Turmeric: A One-Two PUNCH
While another new study published in the European Journal of Pharmacology “Curcumin and its promise as an anticancer drug: An analysis of its anticancer and antifungal effects in cancer and associated complications from invasive fungal infections,” reveals that the primary polyphenol in turmeric known as curcumin may be the perfect way to fight cancers that have a fungal component.
The study addressed the concerning problem of invasive fungal infections, as a major cause of both morbidity and mortality, in cancer patients. According to the study, “Effective anti-infection therapy is necessary to inhibit significant deterioration from these infections. However, they are difficult to treat, and increasing antifungal drug resistance often leads to a relapse.” The authors suggest curcumin might offer an ideal natural alternative:
Curcumin, a natural component that is isolated from the rhizome of Curcuma longa plants, has attracted great interest among many scientists studying solid cancers over the last half century. Interestingly, curcumin provides an ideal alternative to current therapies because of its relatively safe profile, even at high doses. To date, curcumin’s potent antifungal activity against different strains of Candida, Cryptococcus, Aspergillus, Trichosporon and Paracoccidioides have been reported, indicating that curcumin anticancer drugs may also possess an antifungal role, helping cancer patients to resist invasive fungal infection related complications. The aim of this review is to discuss curcumin’s dual pharmacological activities regarding its applications as a natural anticancer and antifungal agent. These dual pharmacological activities are expected to lead to clinical trials and to improve infection survival among cancer patients.”
The study went on to explain that conventional therapies often result in collateral damage to the patient’s immune system, which contributes to fungal overgrowth. Also, conventional drugs for fungal infections can cause serious harm to the liver and kidneys of patients, along with leading to the development of even more aggressive, treatment-resistant fungal infections.

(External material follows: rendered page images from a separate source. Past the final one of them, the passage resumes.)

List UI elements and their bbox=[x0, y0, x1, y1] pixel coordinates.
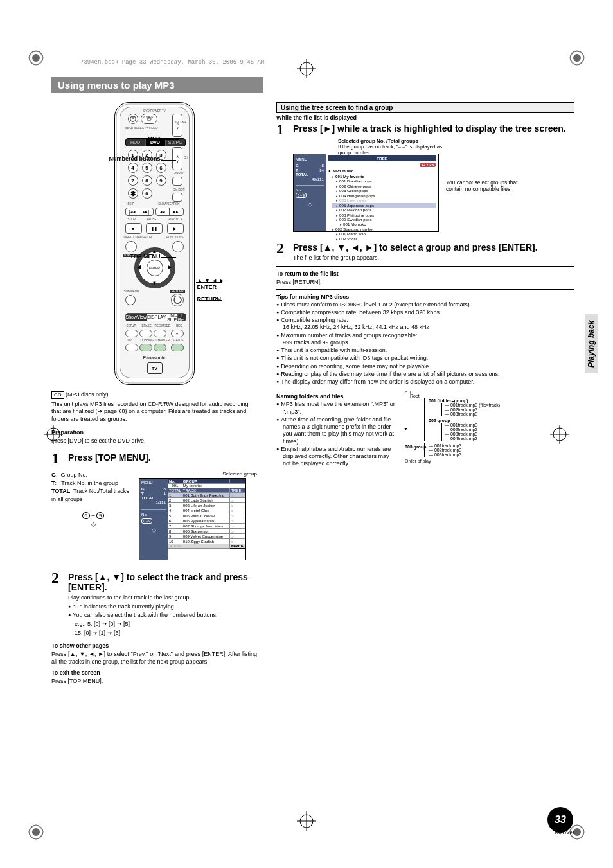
cm-skip-button[interactable] bbox=[172, 193, 182, 202]
r-step-2-sub: The file list for the group appears. bbox=[293, 254, 574, 261]
show-pages-text: Press [▲, ▼, ◄, ►] to select "Prev." or … bbox=[51, 651, 257, 666]
tv-logo-icon: TV bbox=[147, 362, 163, 374]
volume-label: VOLUME bbox=[174, 121, 186, 124]
rec-button[interactable]: ● bbox=[171, 330, 184, 337]
slow-label: SLOW/SEARCH bbox=[158, 202, 179, 206]
display-button[interactable]: DISPLAY bbox=[147, 314, 166, 321]
play-button[interactable]: ▶ bbox=[167, 223, 184, 234]
callout-line bbox=[199, 300, 222, 301]
functions-label: FUNCTIONS bbox=[166, 236, 183, 239]
step-2-a: Play continues to the last track in the … bbox=[68, 594, 257, 601]
return-label: RETURN bbox=[170, 290, 185, 293]
tree-callout: You cannot select groups that contain no… bbox=[446, 179, 529, 192]
pause-button[interactable]: ❚❚ bbox=[146, 223, 163, 234]
setup-label: SETUP bbox=[127, 324, 136, 328]
r-step-2-title: Press [▲, ▼, ◄, ►] to select a group and… bbox=[293, 242, 574, 252]
show-pages-heading: To show other pages bbox=[51, 642, 257, 649]
rec-label: REC bbox=[176, 324, 182, 328]
callout-line bbox=[161, 160, 176, 161]
showview-button[interactable]: ShowView bbox=[126, 314, 147, 321]
info-label: Info bbox=[128, 339, 133, 342]
svg-point-5 bbox=[573, 54, 581, 62]
skip-label: SKIP bbox=[128, 202, 134, 206]
power-label: POWER bbox=[143, 116, 154, 119]
timeslip-button[interactable]: TIME SLIP bbox=[166, 314, 177, 321]
cd-intro: CD (MP3 discs only) bbox=[51, 391, 257, 399]
right-arrow-icon[interactable]: ▶ bbox=[168, 264, 172, 270]
info-button[interactable] bbox=[125, 344, 138, 351]
while-label: While the file list is displayed bbox=[276, 114, 574, 121]
num-8-button[interactable]: 8 bbox=[142, 175, 152, 186]
crosshair-icon bbox=[44, 425, 63, 444]
reg-mark-icon bbox=[569, 50, 585, 66]
skip-bar[interactable]: |◂◂▸▸| bbox=[125, 208, 154, 216]
dubbing-button[interactable] bbox=[139, 344, 152, 351]
preparation-text: Press [DVD] to select the DVD drive. bbox=[51, 438, 257, 445]
down-arrow-icon[interactable]: ▼ bbox=[152, 280, 157, 286]
num-5-button[interactable]: 5 bbox=[142, 163, 152, 173]
erase-label: ERASE bbox=[142, 324, 152, 328]
r-step-2-number: 2 bbox=[276, 240, 293, 257]
status-button[interactable] bbox=[171, 344, 184, 351]
enter-button[interactable]: ENTER bbox=[147, 260, 163, 276]
cd-badge: CD bbox=[51, 391, 64, 399]
tips-list: Discs must conform to ISO9660 level 1 or… bbox=[276, 301, 574, 386]
stop-button[interactable]: ■ bbox=[125, 223, 142, 234]
dvd-power-button[interactable] bbox=[128, 114, 138, 124]
showview-bar[interactable]: ShowView DISPLAY TIME SLIP F Rec bbox=[125, 313, 186, 321]
sub-menu-label: SUB MENU bbox=[124, 290, 139, 293]
asterisk-button[interactable]: ✱ bbox=[128, 188, 138, 199]
dubbing-label: DUBBING bbox=[141, 339, 154, 342]
section-tab: Playing back bbox=[585, 314, 598, 373]
reg-mark-icon bbox=[28, 824, 44, 840]
chapter-label: CHAPTER bbox=[156, 339, 170, 342]
legend-t: T: Track No. in the group bbox=[51, 479, 135, 488]
stop-label: STOP bbox=[128, 218, 136, 221]
recmode-button[interactable] bbox=[154, 330, 166, 337]
return-button[interactable] bbox=[171, 294, 184, 306]
exit-text: Press [TOP MENU]. bbox=[51, 678, 257, 685]
chapter-button[interactable] bbox=[154, 344, 166, 351]
volume-rocker[interactable]: ∧∨ bbox=[172, 114, 182, 137]
direct-nav-label: DIRECT NAVIGATOR bbox=[124, 236, 152, 239]
play-label: PLAY/x1.3 bbox=[169, 218, 182, 221]
num-7-button[interactable]: 7 bbox=[128, 175, 138, 186]
recmode-label: REC MODE bbox=[155, 324, 170, 328]
callout-topmenu: TOP MENU bbox=[105, 253, 161, 260]
legend-total: TOTAL: Track No./Total tracks in all gro… bbox=[51, 487, 135, 503]
input-select-label: INPUT SELECT bbox=[125, 127, 146, 130]
step-2-number: 2 bbox=[51, 569, 68, 587]
page-number-badge: 33 bbox=[547, 807, 573, 833]
num-9-button[interactable]: 9 bbox=[156, 175, 166, 186]
print-header: 7394en.book Page 33 Wednesday, March 30,… bbox=[80, 59, 264, 66]
cm-skip-label: CM SKIP bbox=[173, 188, 185, 191]
callout-dvd: DVD bbox=[105, 136, 161, 142]
callout-line bbox=[161, 257, 176, 258]
tree-list: 001 My favorite 001 Brazilian pops 002 C… bbox=[328, 174, 436, 241]
setup-button[interactable] bbox=[125, 330, 138, 337]
sub-menu-button[interactable] bbox=[125, 295, 136, 305]
down-arrow-icon: ▼ bbox=[404, 427, 408, 431]
tv-video-label: TV/VIDEO bbox=[145, 127, 158, 130]
return-heading: To return to the file list bbox=[276, 270, 574, 277]
left-arrow-icon[interactable]: ◀ bbox=[137, 264, 141, 270]
tree-screen: MENU G8 T14 TOTAL 40/111 No. 0 – 9 ◇ TRE… bbox=[293, 154, 439, 232]
ch-rocker[interactable]: ∧∨ bbox=[172, 147, 182, 170]
status-label: STATUS bbox=[172, 339, 183, 342]
num-0-button[interactable]: 0 bbox=[142, 188, 152, 199]
naming-heading: Naming folders and files bbox=[276, 393, 398, 400]
callout-numbered: Numbered buttons bbox=[105, 156, 161, 163]
frec-button[interactable]: F Rec bbox=[177, 314, 186, 321]
step-1-number: 1 bbox=[51, 450, 68, 467]
num-6-button[interactable]: 6 bbox=[156, 163, 166, 173]
dpad-icon: ◇ bbox=[51, 521, 135, 527]
num-4-button[interactable]: 4 bbox=[128, 163, 138, 173]
svg-point-8 bbox=[32, 828, 40, 836]
step-2-eg2: 15: [0] ➔ [1] ➔ [5] bbox=[75, 630, 257, 637]
folder-diagram: e.g., Root 001 (folder=group) — 001track… bbox=[405, 389, 574, 468]
nine-key-icon: 9 bbox=[96, 512, 104, 519]
erase-button[interactable] bbox=[139, 330, 152, 337]
menu-screen: MENU G 8 T 1 TOTAL 1/111 No. 0 – 9 ◇ No.… bbox=[139, 478, 246, 560]
audio-button[interactable] bbox=[172, 177, 182, 186]
search-bar[interactable]: ◂◂▸▸ bbox=[155, 208, 184, 216]
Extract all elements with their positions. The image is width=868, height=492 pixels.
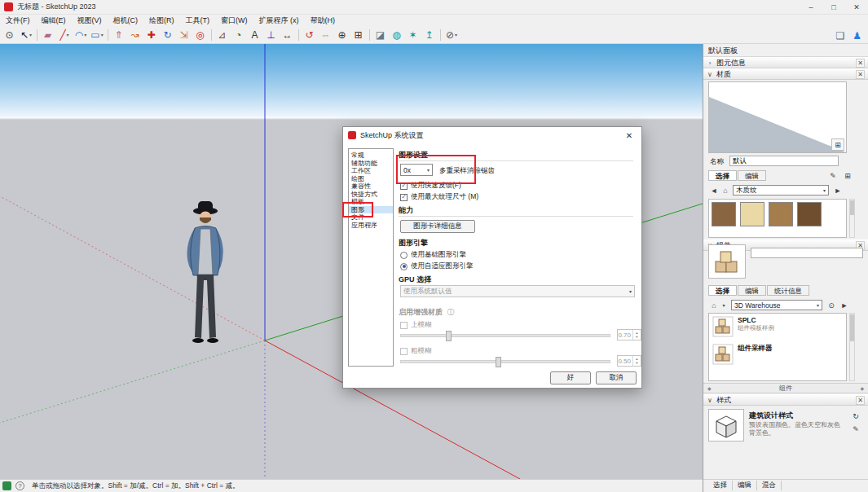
menu-file[interactable]: 文件(F): [0, 15, 36, 27]
sample-style-icon[interactable]: ✎: [850, 424, 861, 434]
materials-scrollbar[interactable]: [849, 199, 855, 238]
materials-tab-select[interactable]: 选择: [708, 170, 737, 181]
close-icon[interactable]: ✕: [856, 396, 865, 405]
components-footer-bar[interactable]: ◆ 组件 ◆: [703, 383, 868, 393]
blur2-slider[interactable]: [400, 360, 610, 363]
close-icon[interactable]: ✕: [856, 70, 865, 79]
category-files[interactable]: 文件: [349, 213, 393, 222]
chevron-right-icon[interactable]: ›: [707, 59, 713, 67]
menu-window[interactable]: 窗口(W): [215, 15, 253, 27]
menu-help[interactable]: 帮助(H): [305, 15, 341, 27]
minimize-button[interactable]: –: [800, 0, 822, 15]
blur1-slider-handle[interactable]: [446, 331, 452, 341]
category-applications[interactable]: 应用程序: [349, 222, 393, 230]
category-compatibility[interactable]: 兼容性: [349, 182, 393, 191]
styles-tab-select[interactable]: 选择: [708, 481, 733, 490]
push-pull-tool-icon[interactable]: ⇑: [111, 28, 127, 42]
category-general[interactable]: 常规: [349, 152, 393, 160]
search-icon[interactable]: ⊙: [826, 300, 837, 310]
sign-in-icon[interactable]: ♟: [853, 30, 861, 42]
pan-tool-icon[interactable]: ⇔: [318, 28, 334, 42]
file-icon[interactable]: ❏: [835, 30, 844, 42]
eraser-tool-icon[interactable]: ▰: [40, 28, 56, 42]
preferences-category-list[interactable]: 常规 辅助功能 工作区 绘图 兼容性 快捷方式 模板 图形 文件 应用程序: [348, 148, 394, 367]
maximize-button[interactable]: □: [822, 0, 845, 15]
category-drawing[interactable]: 绘图: [349, 175, 393, 183]
menu-tools[interactable]: 工具(T): [180, 15, 216, 27]
axes-tool-icon[interactable]: ⊥: [263, 28, 280, 42]
text-tool-icon[interactable]: A: [247, 28, 263, 42]
zoom-tool-icon[interactable]: ⊕: [334, 28, 350, 42]
material-swatch[interactable]: [769, 202, 793, 226]
orbit-tool-icon[interactable]: ↺: [302, 28, 318, 42]
3d-warehouse-icon[interactable]: ◍: [389, 28, 405, 42]
components-tab-statistics[interactable]: 统计信息: [767, 285, 809, 296]
material-swatch[interactable]: [797, 202, 822, 226]
material-preview-zoom-button[interactable]: ⊞: [831, 138, 844, 151]
tape-measure-icon[interactable]: ⊿: [214, 28, 231, 42]
gpu-dropdown[interactable]: 使用系统默认值 ▾: [400, 285, 635, 297]
rotate-tool-icon[interactable]: ↻: [160, 28, 176, 42]
component-source-dropdown[interactable]: 3D Warehouse ▾: [731, 300, 822, 310]
category-shortcuts[interactable]: 快捷方式: [349, 191, 393, 199]
extension-warehouse-icon[interactable]: ✶: [405, 28, 421, 42]
arc-tool-icon[interactable]: ◠▾: [73, 28, 89, 42]
category-template[interactable]: 模板: [349, 198, 393, 206]
materials-panel-header[interactable]: ∨ 材质 ✕: [703, 68, 868, 80]
chevron-down-icon[interactable]: ∨: [707, 71, 713, 78]
menu-edit[interactable]: 编辑(E): [36, 15, 72, 27]
engine-adaptive-radio[interactable]: 使用自适应图形引擎: [400, 261, 474, 271]
components-scrollbar[interactable]: [849, 313, 855, 381]
blur1-spinbox[interactable]: 0.70 ▴▾: [617, 329, 641, 340]
ok-button[interactable]: 好: [550, 371, 591, 384]
max-texture-checkbox[interactable]: ✓ 使用最大纹理尺寸 (M): [400, 192, 478, 202]
diamond-left-icon[interactable]: ◆: [707, 385, 712, 391]
category-accessibility[interactable]: 辅助功能: [349, 160, 393, 168]
antialiasing-dropdown[interactable]: 0x ▾: [400, 164, 433, 176]
blur2-checkbox[interactable]: 粗模糊: [400, 346, 432, 356]
create-material-icon[interactable]: ⊞: [842, 170, 853, 181]
components-tab-edit[interactable]: 编辑: [738, 285, 766, 296]
menu-camera[interactable]: 相机(C): [108, 15, 144, 27]
geolocation-icon[interactable]: [2, 481, 11, 490]
home-icon[interactable]: ⌂: [720, 185, 731, 195]
update-style-icon[interactable]: ↻: [850, 411, 861, 421]
help-icon[interactable]: ?: [15, 481, 24, 490]
component-list-item[interactable]: 组件采样器: [709, 341, 846, 369]
chevron-down-icon[interactable]: ▾: [718, 300, 729, 310]
spin-down-icon[interactable]: ▾: [636, 335, 637, 339]
material-swatch[interactable]: [740, 202, 764, 226]
component-list-item[interactable]: SPLC 组件模板样例: [709, 314, 846, 341]
back-icon[interactable]: ◄: [708, 185, 720, 195]
more-tools-icon[interactable]: ⊘▾: [443, 28, 460, 42]
materials-tab-edit[interactable]: 编辑: [738, 170, 766, 181]
fast-feedback-checkbox[interactable]: ✓ 使用快速反馈(F): [400, 181, 461, 191]
details-arrow-icon[interactable]: ►: [839, 300, 850, 310]
material-collection-dropdown[interactable]: 木质纹 ▾: [733, 185, 829, 195]
material-name-input[interactable]: [729, 156, 839, 166]
close-button[interactable]: ✕: [845, 0, 868, 15]
blur2-slider-handle[interactable]: [496, 357, 501, 367]
dialog-title-bar[interactable]: SketchUp 系统设置: [343, 127, 641, 143]
entity-info-panel-header[interactable]: › 图元信息 ✕: [703, 57, 868, 68]
sample-paint-icon[interactable]: ✎: [827, 170, 839, 181]
share-model-icon[interactable]: ↥: [421, 28, 438, 42]
protractor-icon[interactable]: ◔: [231, 28, 247, 42]
search-icon[interactable]: ⊙: [2, 28, 18, 42]
shape-tool-icon[interactable]: ▭▾: [89, 28, 105, 42]
styles-tab-edit[interactable]: 编辑: [733, 481, 757, 490]
blur1-slider[interactable]: [400, 334, 610, 337]
dimension-tool-icon[interactable]: ↔: [280, 28, 296, 42]
category-graphics[interactable]: 图形: [349, 206, 393, 214]
blur2-spinbox[interactable]: 0.50 ▴▾: [617, 355, 641, 367]
line-tool-icon[interactable]: ╱▾: [56, 28, 73, 42]
category-workspace[interactable]: 工作区: [349, 167, 393, 175]
diamond-right-icon[interactable]: ◆: [860, 385, 864, 391]
styles-tab-mix[interactable]: 混合: [757, 481, 782, 490]
style-thumbnail[interactable]: [708, 409, 744, 441]
blur1-checkbox[interactable]: 上模糊: [400, 320, 432, 330]
component-name-input[interactable]: [751, 248, 863, 258]
spin-down-icon[interactable]: ▾: [636, 361, 637, 365]
styles-panel-header[interactable]: ∨ 样式 ✕: [703, 394, 868, 406]
follow-me-tool-icon[interactable]: ↝: [127, 28, 143, 42]
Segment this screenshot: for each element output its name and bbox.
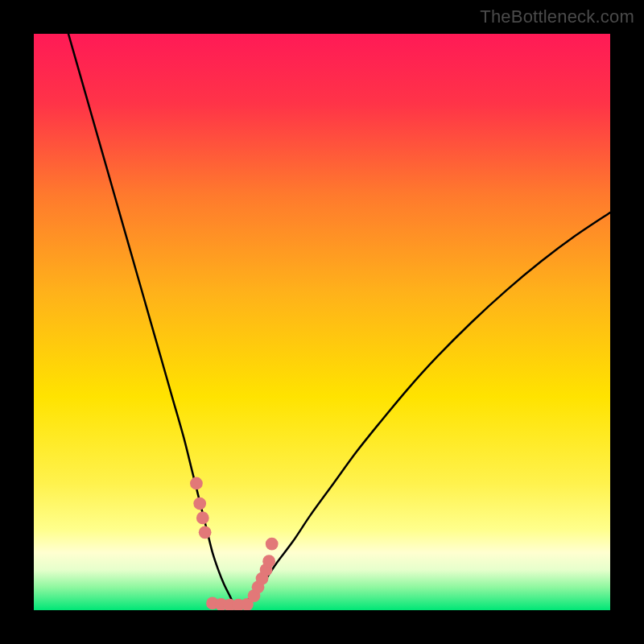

Moreover, conventional cancer treatments only target one aspect of cancer, focusing on a single pathway or molecule on a cancer cell. This is why curcumin holds so much more promise as a “next generation multipurpose drug.” Not only does it combat fungal infections, but it has the ability to address a multitude of cancer targets, including being able to destroy the cancer stem cell subpopulation which is at the root of cancer malignancy and recurrence.
The study concluded:
Curcumin is an up-and-coming drug of natural origin with multi-target properties, and it has exhibited efficient anticancer and antifungal activities alone or in combination with conventional chemotherapy drugs and antifungal agents. The dual pharmacological activities of curcumin may make it a good candidate for the prevention and treatment of cancer and its cancer-related invasive fungal infection related complications. Further investigation is necessary to clarify curcumin’s anticancer and antifungal mechanisms for better understanding.
In spite of the useful biological activities of curcumin, its poor water solubility and low bioavailability hinders its clinical applications. Various nano-sized curcumin delivery systems, such as nanoparticles, nanospheres, solid lipid nanoparticles, micelles, and liposomes have been shown to overcome these shortcomings and significantly improve the anticancer and antifungal activities of curcumin. Many studies on curcumin and its nanoformulations are still in the preclinical stage at present. A clinical trials stage is necessary to unlock the potential of curcumin nanoformulations as a therapeutic strategy for treating cancer and its IFI complications.”
Truly, curcumin is fast becoming the most extensively researched and most promising herb for disease prevention and treatment known, with at least 750 studied potential therapeutic applications.